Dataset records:
-- Opening Marker --

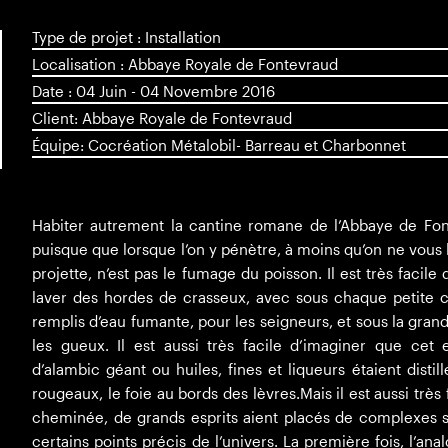
Type de projet : Installation
Localisation : Abbaye Royale de Fontevraud
Date : 04 Juin - 04 Novembre 2016
Client: Abbaye Royale de Fontevraud
Équipe: Cocréation Métalobil- Barreau et Charbonnet
Habiter autrement la cantine romane de l’Abbaye de Fon
puisque que lorsque l’on y pénètre, à moins qu’on ne vous l
projette, n’est pas le fumage du poisson. Il est très facil
laver des hordes de crasseux, avec sous chaque petite 
remplis d’eau fumante, pour les seigneurs, et sous la gra
les gueux. Il est aussi très facile d’imaginer que cet 
d’alambic géant ou huiles, fines et liqueurs étaient disti
rougeaux, le foie au bords des lèvres.Mais il est aussi trè
cheminée, de grands esprits aient placés de complexes 
certains points précis de l’univers. La première fois, l’an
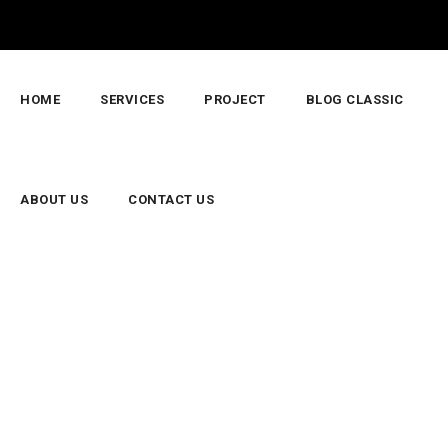
HOME
SERVICES
PROJECT
BLOG CLASSIC
ABOUT US
CONTACT US
SS
ess
>
GABION&MATTRESS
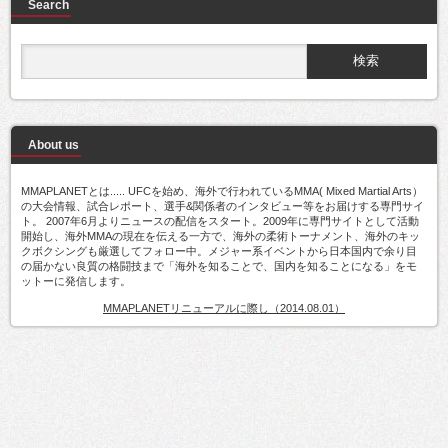
Search
About us
MMAPLANETとは..... UFCを始め、海外で行われているMMA( Mixed Martial Arts）
の大会情報、試合レポート、選手&関係者のインタビュー等をお届けする専門サイ
ト。 2007年6月よりニュースの配信をスタート。2009年に専門サイトとして活動
開始し、海外MMAの現在を伝える一方で、海外の柔術トーナメント、海外のキッ
クボクシングも厳選してフォロー中。メジャー系イベントから日本国内で余り目
の届かない良質の格闘技まで「海外を知ることで、国内を知ることになる」をモ
ットーに発信します。
MMAPLANETリニューアルに際し（2014.08.01）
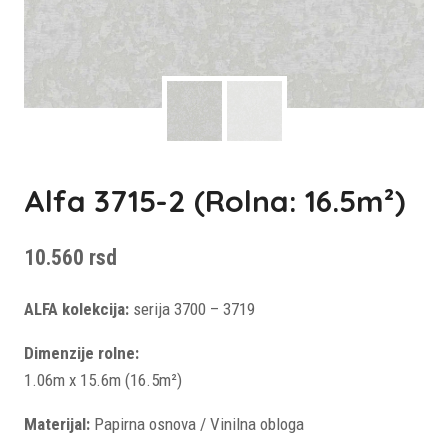
Alfa 3715-2 (Rolna: 16.5m²)
10.560
rsd
ALFA kolekcija:
serija 3700 – 3719
Dimenzije rolne:
1.06m x 15.6m (16.5m²)
Materijal:
Papirna osnova / Vinilna obloga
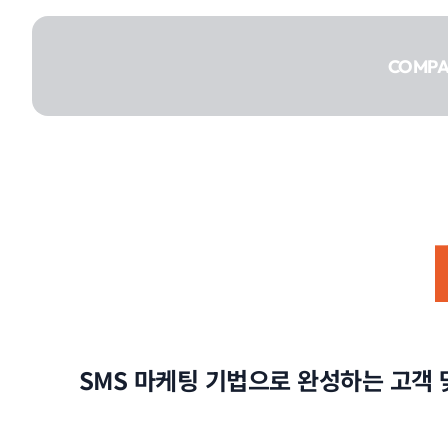
콘텐츠로
건너뛰기
COMP
COMPANY
SERVICE
SMS 마케팅 기법으로 완성하는 고객
PORTFOLIO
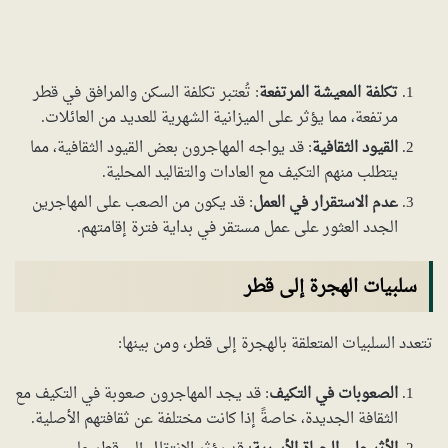
تكلفة المعيشة المرتفعة
: تُعتبر تكلفة السكن والمرافق في قطر
مرتفعة، مما يؤثر على الميزانية الشهرية للعديد من العائلات.
القيود الثقافية
: قد يواجه المهاجرون بعض القيود الثقافية، مما
يتطلب منهم التكيف مع العادات والتقاليد المحلية.
عدم الاستقرار في العمل
: قد يكون من الصعب على المهاجرين
الجدد العثور على عمل مستقر في بداية فترة إقامتهم.
سلبيات الهجرة إلى قطر
تتعدد السلبيات المتعلقة بالهجرة إلى قطر، ومن بينها:
الصعوبات في التكيف
: قد يجد المهاجرون صعوبة في التكيف مع
الثقافة الجديدة، خاصةً إذا كانت مختلفة عن ثقافتهم الأصلية.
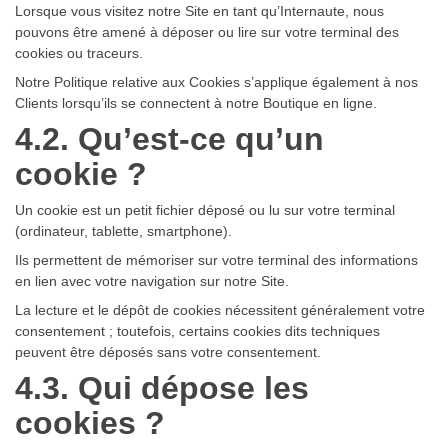
Lorsque vous visitez notre Site en tant qu’Internaute, nous
pouvons être amené à déposer ou lire sur votre terminal des
cookies ou traceurs.
Notre Politique relative aux Cookies s’applique également à nos
Clients lorsqu’ils se connectent à notre Boutique en ligne.
4.2. Qu’est-ce qu’un
cookie ?
Un cookie est un petit fichier déposé ou lu sur votre terminal
(ordinateur, tablette, smartphone).
Ils permettent de mémoriser sur votre terminal des informations
en lien avec votre navigation sur notre Site.
La lecture et le dépôt de cookies nécessitent généralement votre
consentement ; toutefois, certains cookies dits techniques
peuvent être déposés sans votre consentement.
4.3. Qui dépose les
cookies ?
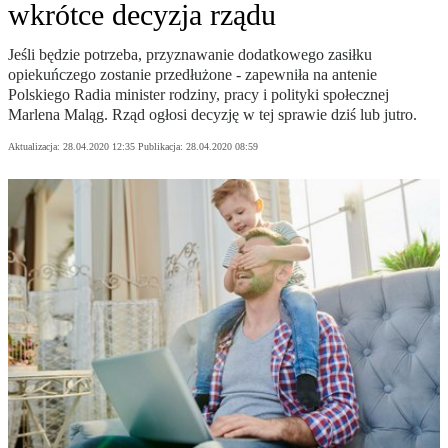
wkrótce decyzja rządu
Jeśli będzie potrzeba, przyznawanie dodatkowego zasiłku
opiekuńczego zostanie przedłużone - zapewniła na antenie
Polskiego Radia minister rodziny, pracy i polityki społecznej
Marlena Maląg. Rząd ogłosi decyzję w tej sprawie dziś lub jutro.
Aktualizacja:
28.04.2020 12:35
Publikacja:
28.04.2020 08:59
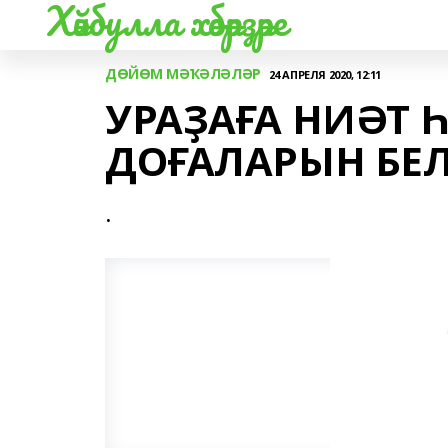
Хәйбулла хәбәрҙәре
ДӨЙӨМ МӘҠӘЛӘЛӘР
24 АПРЕЛЯ 2020, 12:11
УРАҘАҒА НИӘТ 
ДОҒАЛАРЫН БЕ
.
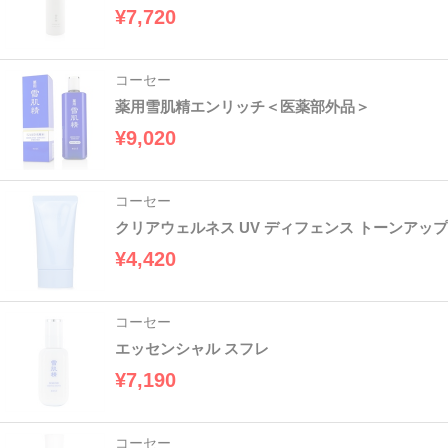
¥7,720
コーセー
薬用雪肌精エンリッチ＜医薬部外品＞
¥9,020
コーセー
クリアウェルネス UV ディフェンス トーンアップ
¥4,420
コーセー
エッセンシャル スフレ
¥7,190
コーセー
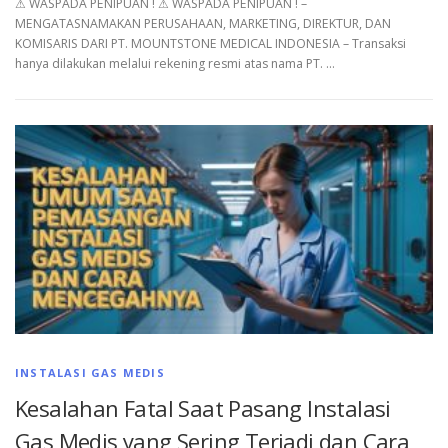
⚠︎ WASPADA PENIPUAN ! ⚠︎ WASPADA PENIPUAN ! –
MENGATASNAMAKAN PERUSAHAAN, MARKETING, DIREKTUR, DAN
KOMISARIS DARI PT. MOUNTSTONE MEDICAL INDONESIA – Transaksi
hanya dilakukan melalui rekening resmi atas nama PT. …
INSTALASI GAS MEDIS
Kesalahan Fatal Saat Pasang Instalasi
Gas Medis yang Sering Terjadi dan Cara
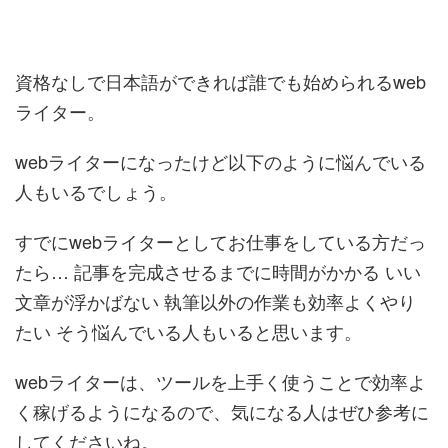
資格なしで日本語ができれば誰でも始められるweb
ライター。
webライターになったけど以下のように悩んでいる
人もいるでしょう。
すでにwebライターとしてお仕事をしている方だっ
たら… 記事を完成させるまでに時間がかかる いい
文章が浮かばない 執筆以外の作業も効率よくやり
たい そう悩んでいる人もいると思います。
webライターは、ツールを上手く使うことで効率よ
く稼げるようになるので、気になる人はぜひ参考に
してくださいね。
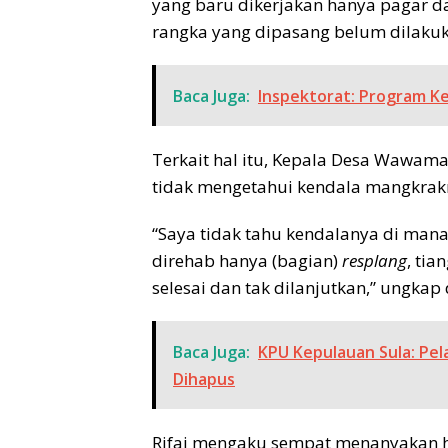
yang baru dikerjakan hanya pagar da
rangka yang dipasang belum dilaku
Baca Juga:
Inspektorat: Program K
Terkait hal itu, Kepala Desa Wawama
tidak mengetahui kendala mangkrakn
“Saya tidak tahu kendalanya di mana
direhab hanya (bagian)
resplang
, ti
selesai dan tak dilanjutkan,” ungkap 
Baca Juga:
KPU Kepulauan Sula: P
Dihapus
Rifai mengaku sempat menanyakan ha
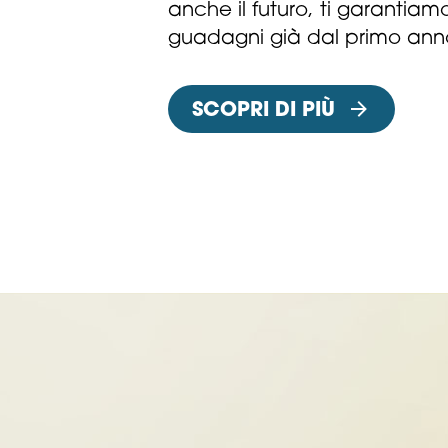
anche il futuro, ti garantiam
guadagni già dal primo ann
SCOPRI DI PIÙ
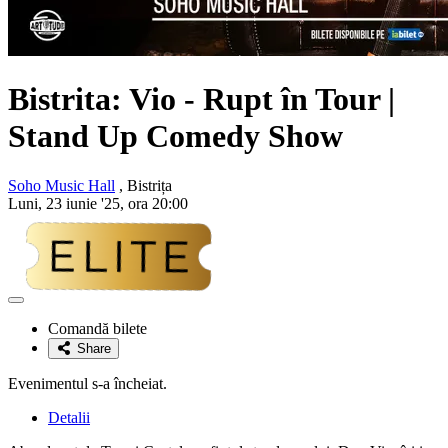
Bistrita: Vio - Rupt în Tour |
Stand Up Comedy Show
Soho Music Hall
, Bistrița
Luni, 23 iunie '25, ora 20:00
Adaugă
la
Comandă bilete
favorite
Share
Evenimentul s-a încheiat.
Detalii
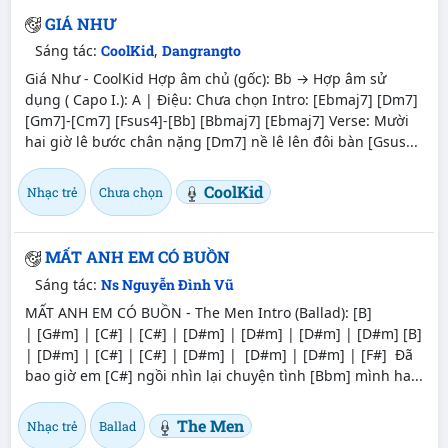
GIÁ NHƯ
Sáng tác:
CoolKid
,
Dangrangto
Giá Như - CoolKid Hợp âm chủ (gốc): Bb → Hợp âm sử
dụng ( Capo I.): A | Điệu: Chưa chọn Intro: [Ebmaj7] [Dm7]
[Gm7]-[Cm7] [Fsus4]-[Bb] [Bbmaj7] [Ebmaj7] Verse: Mười
hai giờ lê bước chân nặng [Dm7] nề lê lên đôi bàn [Gsus...
CoolKid
Nhạc trẻ
Chưa chọn
MẤT ANH EM CÓ BUỒN
Sáng tác:
Ns Nguyễn Đình Vũ
MẤT ANH EM CÓ BUỒN - The Men Intro (Ballad): [B]
| [G#m] | [C#] | [C#] | [D#m] | [D#m] | [D#m] | [D#m] [B]
| [D#m] | [C#] | [C#] | [D#m] | [D#m] | [D#m] | [F#] Đã
bao giờ em [C#] ngồi nhìn lại chuyện tình [Bbm] mình ha...
The Men
Nhạc trẻ
Ballad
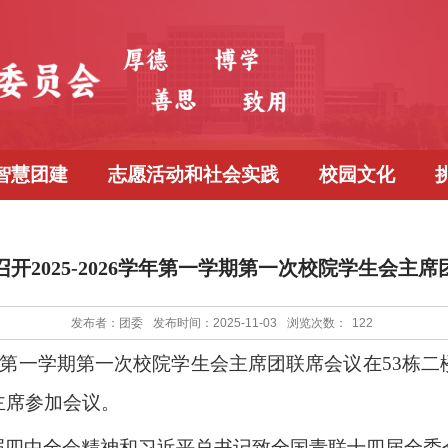
智慧团建
志愿活动和社会实践
校园文化
开2025-2026学年第一学期第一次校院学生会主
发布者：团委
发布时间：2025-11-03
浏览次数：
122
026学年第一学期第一次校院学生会主席团联席会议在53
主席参加会议。
届四中全会精神和习近平总书记致全国青联十四届全委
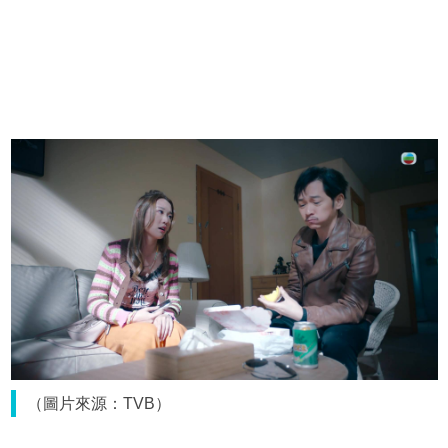
（圖片來源：TVB）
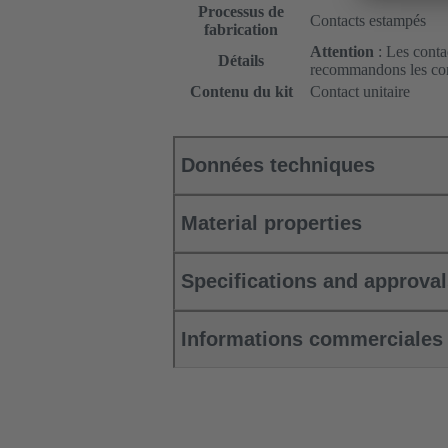
Processus de
Contacts estampés
fabrication
Attention
: Les conta
Détails
recommandons les cont
Contenu du kit
Contact unitaire
Données techniques
Material properties
Specifications and approva
Informations commerciales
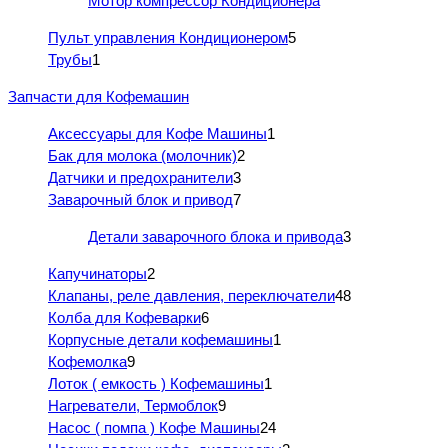
Мотор компрессор Кондиционера
Пульт управления Кондиционером
5
Трубы
1
Запчасти для Кофемашин
Аксессуары для Кофе Машины
1
Бак для молока (молочник)
2
Датчики и предохранители
3
Заварочный блок и привод
7
Детали заварочного блока и привода
3
Капучинаторы
2
Клапаны, реле давления, переключатели
48
Колба для Кофеварки
6
Корпусные детали кофемашины
1
Кофемолка
9
Лоток ( емкость ) Кофемашины
1
Нагреватели, Термоблок
9
Насос ( помпа ) Кофе Машины
24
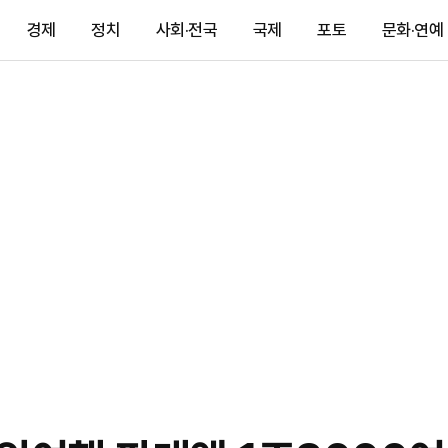
경제
정치
사회·전국
국제
포토
문화·연예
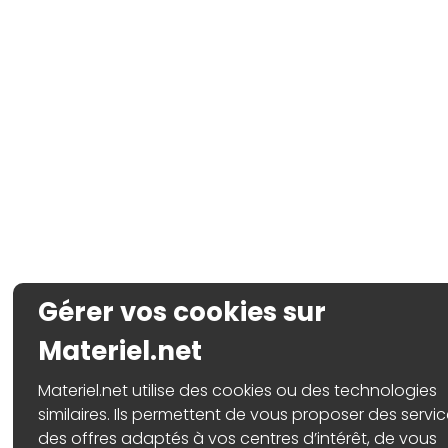
Gérer vos cookies sur
Materiel.net
Materiel.net utilise des cookies ou des technologies
similaires. Ils permettent de vous proposer des servic
des offres adaptés à vos centres d’intérêt, de vous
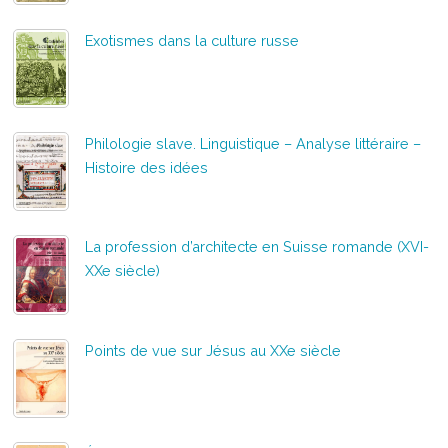
Exotismes dans la culture russe
Philologie slave. Linguistique – Analyse littéraire –
Histoire des idées
La profession d’architecte en Suisse romande (XVI-
XXe siècle)
Points de vue sur Jésus au XXe siècle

-- Closing Marker --

(Work required) Your copy should consist solely of the lines from the line containing "Gérer vos cookies sur" through the last line of the records above, reproduced exactly, with the pictures left out.

(Expected answer)
Gérer vos cookies sur
Materiel.net
Materiel.net utilise des cookies ou des technologies
similaires. Ils permettent de vous proposer des servic
des offres adaptés à vos centres d’intérêt, de vous
Exotismes dans la culture russe
Philologie slave. Linguistique – Analyse littéraire –
Histoire des idées
La profession d’architecte en Suisse romande (XVI-
XXe siècle)
Points de vue sur Jésus au XXe siècle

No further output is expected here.